Elinor opened her mouth, but no words came out. Her skin was pale. Like clouds in the sky.
“Did he hurt ye before…?” Ciaran trailed off, his eyes roaming over her, checking for injuries.
He could not even bring himself to finish the question. She could not imagine how much this weighed on him.
“Ye kenned.” The words tore from her throat. Strained. Hesitant. “Ye kenned something was wrong the entire time. Ye said it, and I didnae—oh, dear Lord.”
She raised her hand to her throat, as if trying to breathe.
“Ye cannae blame yerself for that. Nay one saw it coming.”
“But ye did.”
Ciaran shrugged. “Ye daenae become the Hound without kenning how to sniff out things like this.”
He raised his hand to her cheek. She flinched, blinking her eyes furiously for a few seconds.
“Oh,nowye’re afraid of me?” Ciaran drawled, sarcasm dripping from his voice. “After everything we’ve been through?”
Elinor shook her head. “Nay, I am nae afraid of ye. I am only shaken.”
That was true. The only time she had been truly afraid of him was shortly after she had first met him.
She was not afraid now. She was just… enlightened. She was seeing the man she was going to marry for who he was for the very first time. He had killed a man in front of her without hesitation.
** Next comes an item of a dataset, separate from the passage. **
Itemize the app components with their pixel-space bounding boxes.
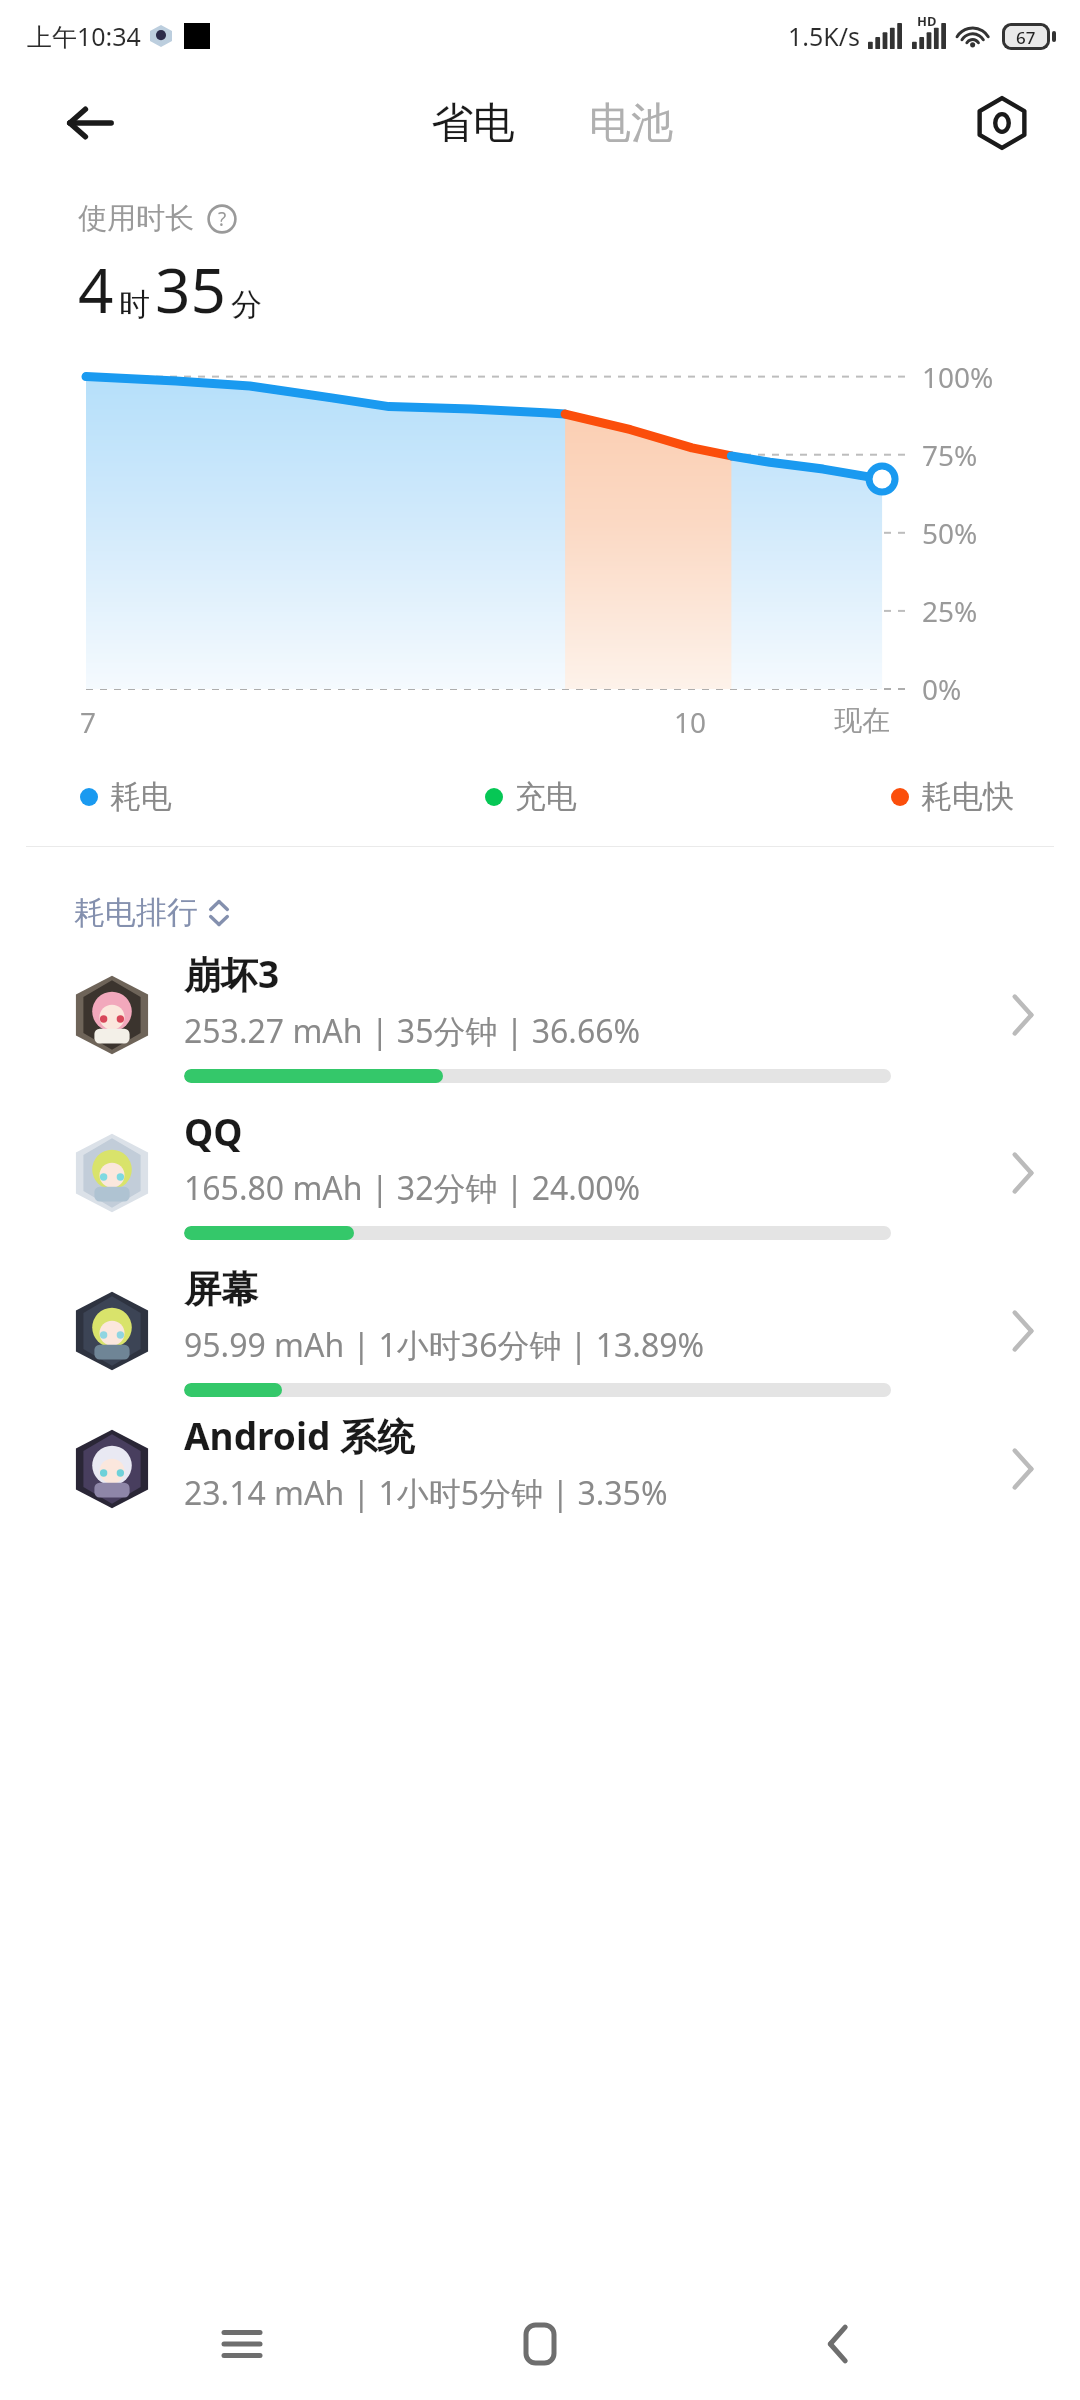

She had to figure out how she felt about that quickly, because deep down, she knew this would not be the last time it happened.
“Yer braither,” she choked out as he examined her arms once again, “Why would he send yer best friend after ye?”
Ciaran tensed, a muscle ticked in his jaw. It took a moment, but then he responded, his voice still thick with anger. “Because I didnae kill him when I had the chance.”
Her throat bobbed. She had no idea what to say to that.
Luckily, she did not have to wait for long. Fergus came back, his sword now clean.
“I am afraid the room we have prepared for ye is nay longer safe, M’Laird.”
Ciaran looked up at him.
Fergus shifted his weight from one foot to the other and rested his hand on the hilt of his sword. “I have asked Flora to take ye in. Her husband has yet to arrive, so ye can have a proper room. Hopefully, nay one else will find ye. More may be lurking around—we daenae ken.”
Ciaran nodded and turned back to Elinor. “Are ye ready to leave?”
The words stuck in the back of her throat, refusing to come out, so she nodded instead.
Ciaran held out his hand. She looked down at it and then back up at him. His words echoed in her mind.
“Oh, now ye’re afraid of me?”
She could not show fear. Not now, when they were still amid his people.
“Elinor.”
Her name sounded gentle. Way too gentle to have come from the mouth of someone like him.
She bit the inside of her cheek and grabbed his hand.
Fergus led them out of the hall and past a few crumbling houses.